Nem sequer me ocorre que ainda lá está e que é fácil sair pela janela francesa,
onde neste momento está a bater o sol poente, para colher uma das suas flores.
Não é a azálea de hoje que me enfeitiça as lembranças mas a de há oito décadas
e não encontro, dentro de mim, diferença entre essa louca de quinze anos e o
meu moribundo coração. Os três casamentos de Camilla S. é a autobiografia de uma velha senhora que aos noventa
anos decide contar a sua vida, incluindo o que ela pode ter inconfessável.

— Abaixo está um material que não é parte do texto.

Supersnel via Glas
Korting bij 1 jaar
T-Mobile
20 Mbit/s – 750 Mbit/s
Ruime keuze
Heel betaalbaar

Desde os ambientes à narrativa (que atravessa quase um século de História),
estamos perante um livro adequadamente romântico e profundamente moderno, onde
estão presentes a poesia e o maravilhoso…». In Sintra, Janeiro de 1982
«A
idade tem coisas intrigantes, pequenas surpresas no funcionamento do corpo,
novas incapacidades e necessidades; mas a que mais me intriga é esta bizarra
relação com o tempo. Acontece-me, cada vez com maior frequência, não saber onde
estou. Não me refiro ao espaço, reconheço sempre a minha casa, esta saleta
acolhedora onde, na papeleira a que me apoio neste instante, há sempre uma
jarra de cristal com rosas amarelas. O que eu não sei, muitas vezes, é em que
momento da minha vida me encontro. Se por aquela porta vai entrar a minha tia-avó
Joséphine, um dos meus maridos, a minha neta Camilinha, ou a minha mãe-de-leite,
Paca-a-vidente, para me lançar a sua benção cigana. Com esses farrapos
de vida que me aparecem na memória pensei escrever a história da minha
atribulada existência, já que um editor meu amigo me disse, aqui há dois anos
ou, talvez há vinte, que qualquer pessoa com o mínimo de cultura e talento e
uma vivência interessante, poderia escrever um aceitável e até bom romance autobiográfico.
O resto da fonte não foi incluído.